Setelah Negara Repuplik Indonesia merdeka, dengan proklamasi pada
tanggal 17 Agustus 1945 konstitusi Negara segera terbentuk sebagai
Undang-Undang yang mengatur pola hidup bernegara dan berbangsa.
Sepanjang sejarah Indonesia sampai pada hari ini, maka konstitusi yang
ada pun telah mengalami banyak perubahan dan banyak aturan baru yang
digodok kemudian disahkan sebagai bagian dari konstitusi Negara. Dewan
Perwakilan Rakyat (DPR) yang kemudian mengemban amanah untuk menggodok,
merumuskan dan mengesahkan Undang-undang yang akan menjadi konstitusi.
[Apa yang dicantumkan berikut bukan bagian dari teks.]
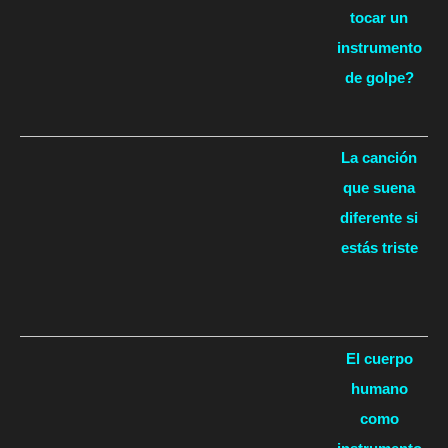
tocar un
instrumento
de golpe?
La canción
que suena
diferente si
estás triste
El cuerpo
humano
como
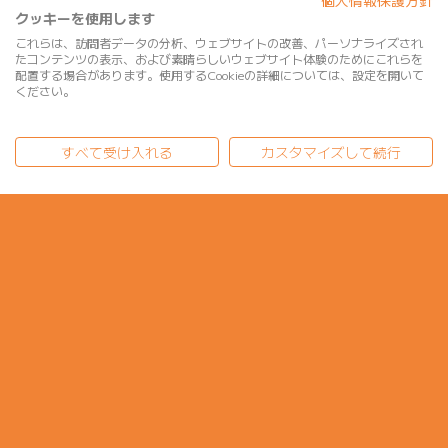
個人情報保護方針
クッキーを使用します
会社概要
これらは、訪問者データの分析、ウェブサイトの改善、パーソナライズされ
たコンテンツの表示、および素晴らしいウェブサイト体験のためにこれらを
IR
配置する場合があります。使用するCookieの詳細については、設定を開いて
ください。
ニュース
すべて受け入れる
カスタマイズして続行
採用
アクセス
コラム一覧
お問合せ一覧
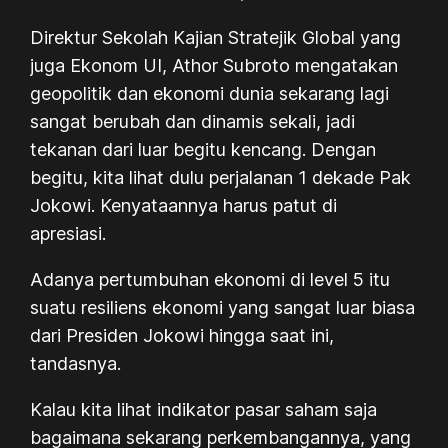
Direktur Sekolah Kajian Stratejik Global yang
juga Ekonom UI, Athor Subroto mengatakan
geopolitik dan ekonomi dunia sekarang lagi
sangat berubah dan dinamis sekali, jadi
tekanan dari luar begitu kencang. Dengan
begitu, kita lihat dulu perjalanan 1 dekade Pak
Jokowi. Kenyataannya harus patut di
apresiasi.
Adanya pertumbuhan ekonomi di level 5 itu
suatu resiliens ekonomi yang sangat luar biasa
dari Presiden Jokowi hingga saat ini,
tandasnya.
Kalau kita lihat indikator pasar saham saja
bagaimana sekarang perkembangannya, yang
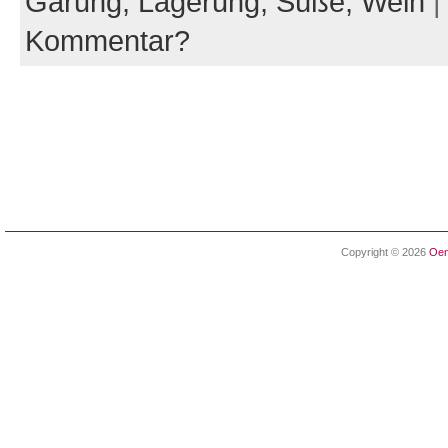
Gärung,
Lagerung,
Süße,
Wein
Kommentar?
Copyright © 2026
Oen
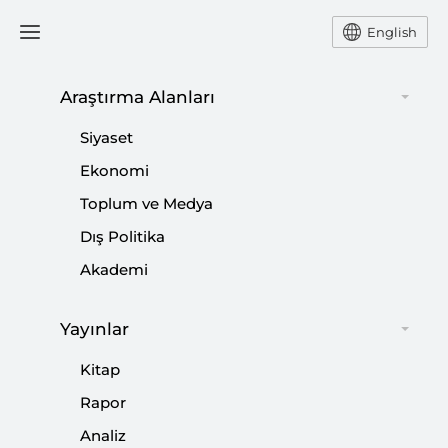
English
Araştırma Alanları
#
İRAN YAPTIRIMLARI
Siyaset
Ekonomi
Toplum ve Medya
Dış Politika
İran-ABD Müzakereleri Sil Baştan
Akademi
|
YORUM
MUSTAFA CANER
Yayınlar
Kitap
Rapor
ABD-İran Müzakereleri: Temel Dinamikler,
Analiz
Beklentiler ve Muhtemel Senaryolar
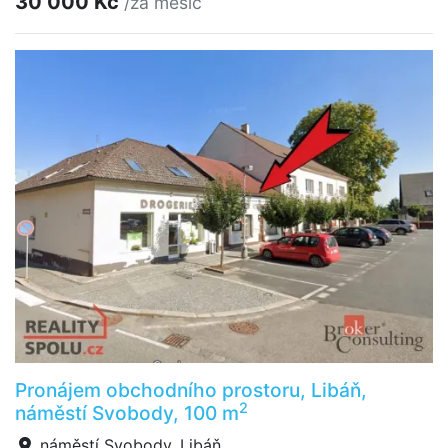
30 000 Kč
/za měsíc
Pronájem obchodního prostoru, Libáň,
2
náměstí Svobody, 100 m
náměstí Svobody, Libáň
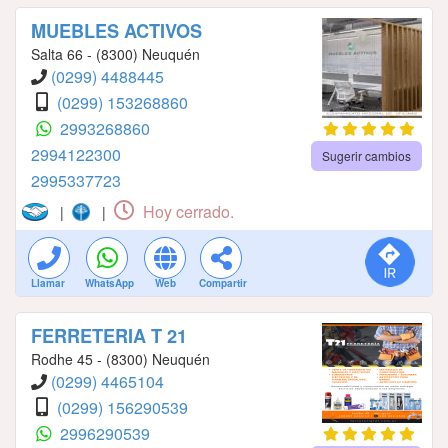
MUEBLES ACTIVOS
Salta 66 - (8300) Neuquén
(0299) 4488445
(0299) 153268860
2993268860
2994122300
Sugerir cambios
2995337723
Hoy cerrado.
|
|
Llamar
WhatsApp
Web
Compartir
FERRETERIA T 21
Rodhe 45 - (8300) Neuquén
(0299) 4465104
(0299) 156290539
2996290539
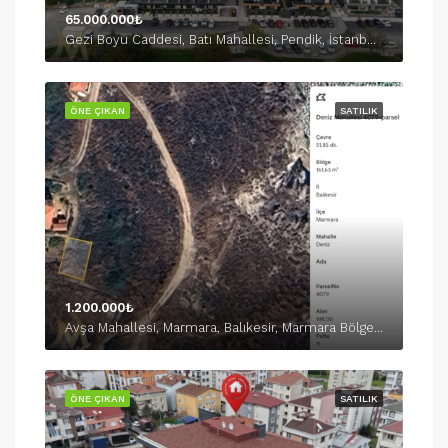
65.000.000₺
Gezi Boyu Caddesi, Batı Mahallesi, Pendik, İstanbul, Marmara Bölgesi, 34890, Türkiye
ÖNE ÇIKAN
SATILIK
1.200.000₺
Avşa Mahallesi, Marmara, Balıkesir, Marmara Bölgesi, Türkiye
ÖNE ÇIKAN
SATILIK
Sesuai kondisi zaman yang terus berubah, maka pembentukan suatu
Undang-undang pun mengalami perubahan. Sehingga pada kondisi
ke-Indonesia-an saat ini, senantiasa dilakukan perubahan dan pembentukan
Undang-undang atau Peraturan yang telah mencakup semua aspek
kehidupan.
Namun,
ada yang aneh ketika kita menganalisis kondisi saat ini terhadap
aturan yang dibentuk dan disahkan oleh DPR. Kejanggalan kejanggalan
dipahami telah terjadi dalam proses legislasi suatu Rancangan
Undan-Undang. Dimana, Undang-Undang yang hadir pada hari ini dianggap
tidak mewakili kepentingan masyarakat secara menyeluruh. Hanya mewakili
suatu kepentingan kelompok partai yang mereka wakili. Ini karena
adanya Poligarki Partai Politik (PARPOL), dimana kebijakan atau
keputusan yang diambil oleh anggota DPR harus sesuai dengan kebijakan
PARPOL. Sehingga setiap wakil dari PARPOL membentuk suatu Fraksi di
parlemen dimana ketika menyikapi suatu masalah setiap anggota harus
senada dengan kebijakan Fraksi. Ini mengakibatkan kepentingan rakyat
terkebiri, yang seharusnya menjadi prioritas utama Anggota DPR dalam
mengambil keputusan.
Kejanggalan-kejanggalan
yang terjadi ini, mengindikasikan adanya sebuah konspirasi politik
yang terjadi di parlemen. Wakil-wakil rakyat yang mencoba berlainan
pendapat dengan fraksinya ketika mengambil kepuutusan terhadap suatu
kebijakan diberhentikan dengan alasan yang tak logis oleh partai yang
mngusungnya. Ini jelas menjadi bukti bahwa Para Wakil Rakyat tak lagi
mewakili rakyat yang mengusungnya di Daerah Pemilihan (DAPIL)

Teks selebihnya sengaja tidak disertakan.